POJ 3261 Milk Patterns (求可重叠的k次最长重复子串)

Milk Patterns

Time Limit: 5000MS		Memory Limit: 65536K
Total Submissions: 14094		Accepted: 6244
Case Time Limit: 2000MS

Description

Farmer John has noticed that the quality of milk given by his cows varies from day to day. On further investigation, he discovered that although he can't predict the quality of milk from one day to the next, there are some regular patterns in the daily milk quality.

To perform a rigorous study, he has invented a complex classification scheme by which each milk sample is recorded as an integer between 0 and 1,000,000 inclusive, and has recorded data from a single cow over N (1 ≤ N ≤ 20,000) days. He wishes to find the longest pattern of samples which repeats identically at least K (2 ≤ K ≤ N) times. This may include overlapping patterns -- 1 2 3 2 3 2 3 1 repeats 2 3 2 3 twice, for example.

Help Farmer John by finding the longest repeating subsequence in the sequence of samples.
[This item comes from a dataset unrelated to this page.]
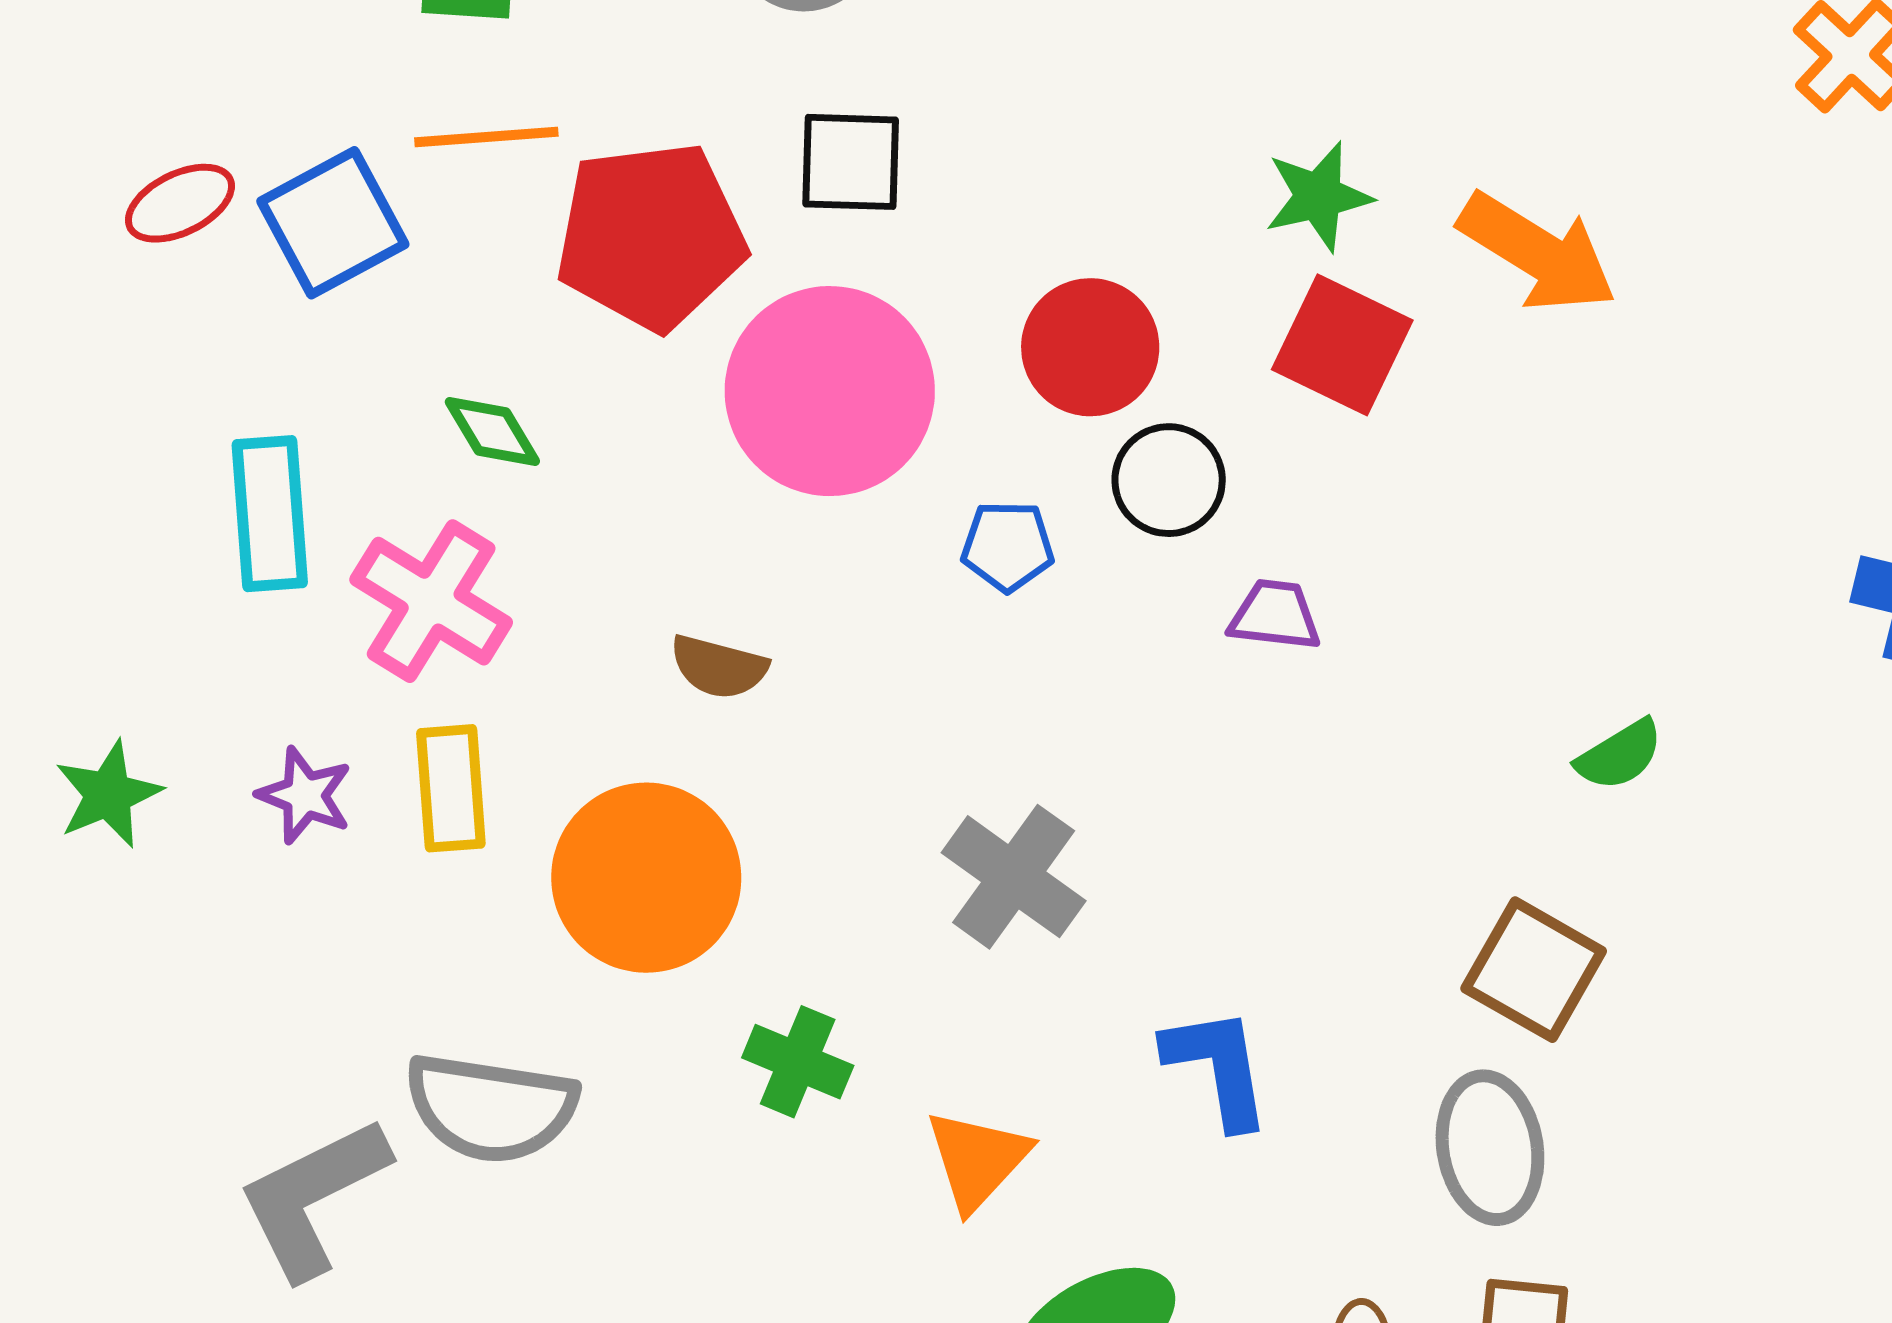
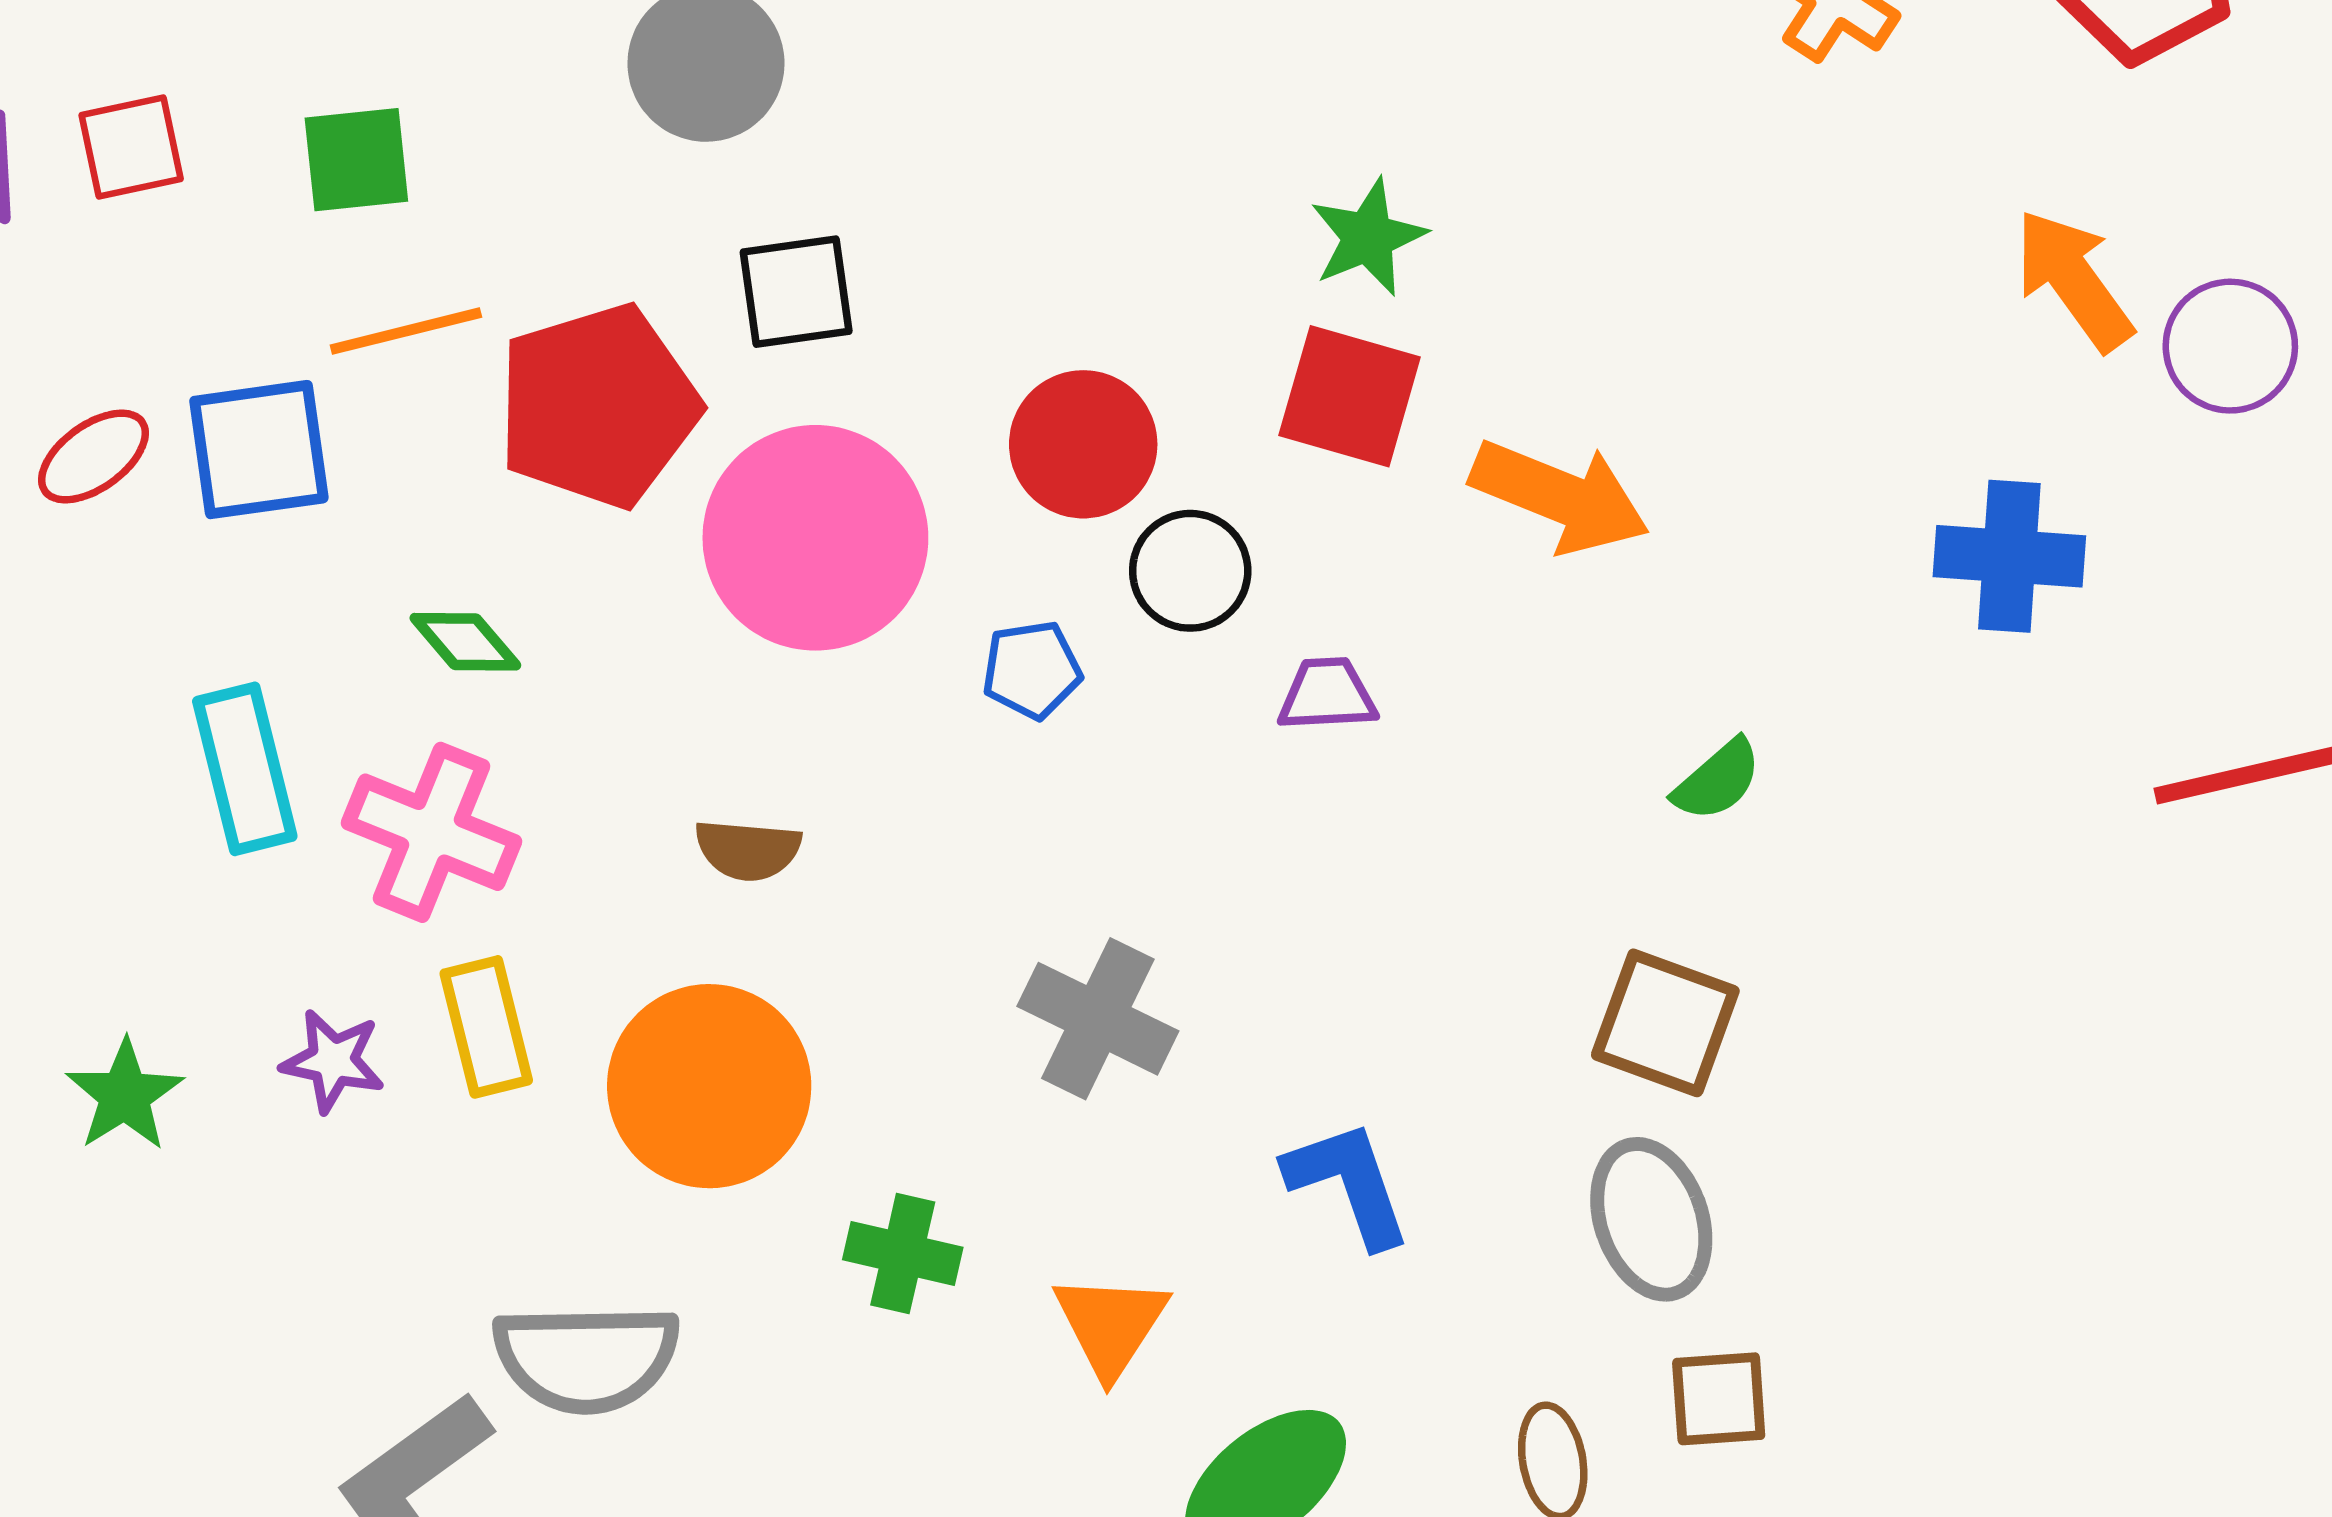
green star: (1318, 196) -> (1368, 237), moved
blue square: (333, 223) -> (259, 450), turned 30
orange arrow: (1537, 253) -> (1560, 496), moved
It is guaranteed that at least one subsequence is repeated at least K times.

Input

Line 1: Two space-separated integers: N and K 
Lines 2..N+1: N integers, one per line, the quality of the milk on day i appears on the ith line.

Output

Line 1: One integer, the length of the longest pattern which occurs at least K times

Sample Input

8 2
1
2
3
2
3
2
3
1

Sample Output

4

/*
 * POJ 3261 Milk Patterns
 * 求可重叠的k次最长重复子串
 *
 * 二分答案，每次直接到height数组里面check即可。
 */

#include <stdio.h>
#include <string.h>
#include <iostream>
#include <algorithm>
using namespace std;

const int MAXN = 20000+100;

int sa[MAXN];
int t1[MAXN],t2[MAXN],c[MAXN];
int rank[MAXN],height[MAXN];
void build_sa(int s[],int n,int m)
{
    int i,j,p,*x=t1,*y=t2;
    for(i=0;i<m;i++)c[i]=0;
    for(i=0;i<n;i++)c[x[i]=s[i]]++;
    for(i=1;i<m;i++)c[i]+=c[i-1];
    for(i=n-1;i>=0;i--)sa[--c[x[i]]]=i;
    for(j=1;j<=n;j<<=1)
    {
        p=0;
        for(i=n-j;i<n;i++)y[p++]=i;
        for(i=0;i<n;i++)if(sa[i]>=j)y[p++]=sa[i]-j;
        for(i=0;i<m;i++)c[i]=0;
        for(i=0;i<n;i++)c[x[y[i]]]++;
        for(i=1;i<m;i++)c[i]+=c[i-1];
        for(i=n-1;i>=0;i--)sa[--c[x[y[i]]]]=y[i];
        swap(x,y);
        p=1;x[sa[0]]=0;
        for(i=1;i<n;i++)
            x[sa[i]]=y[sa[i-1]]==y[sa[i]] && y[sa[i-1]+j]==y[sa[i]+j]?p-1:p++;
        if(p>=n)break;
        m=p;
    }
}
void getHeight(int s[],int n)
{
    int i,j,k=0;
    for(i=0;i<=n;i++)rank[sa[i]]=i;
    for(i=0;i<n;i++)
    {
        if(k)k--;
        j=sa[rank[i]-1];
        while(s[i+k]==s[j+k])k++;
        height[rank[i]]=k;
    }
}
int ss[MAXN];
bool check(int n,int k,int len)
{
    int cnt=1;
    for(int i=2;i<=n;i++)
    {
        if(height[i]>=len)
        {
            cnt++;
            if(cnt>=k) return true;
        }
        else cnt=1;
    }
    return false;
}

int main()
{
    int n,k;
    int ma=0;
    scanf("%d%d",&n,&k);
    for(int i=0;i<n;i++)
    {
        scanf("%d",&ss[i]);
        ma=max(ma,ss[i]);
    }
    ss[n]=0;
    build_sa(ss,n+1,ma+1);
    getHeight(ss,n);
    int l=0,r=n,ans;
    while(l<=r)
    {
        int mid=(l+r)/2;
        if(check(n,k,mid)) l=mid+1,ans=mid;
        else r=mid-1;
    }
    printf("%d
",ans);
    return 0;
}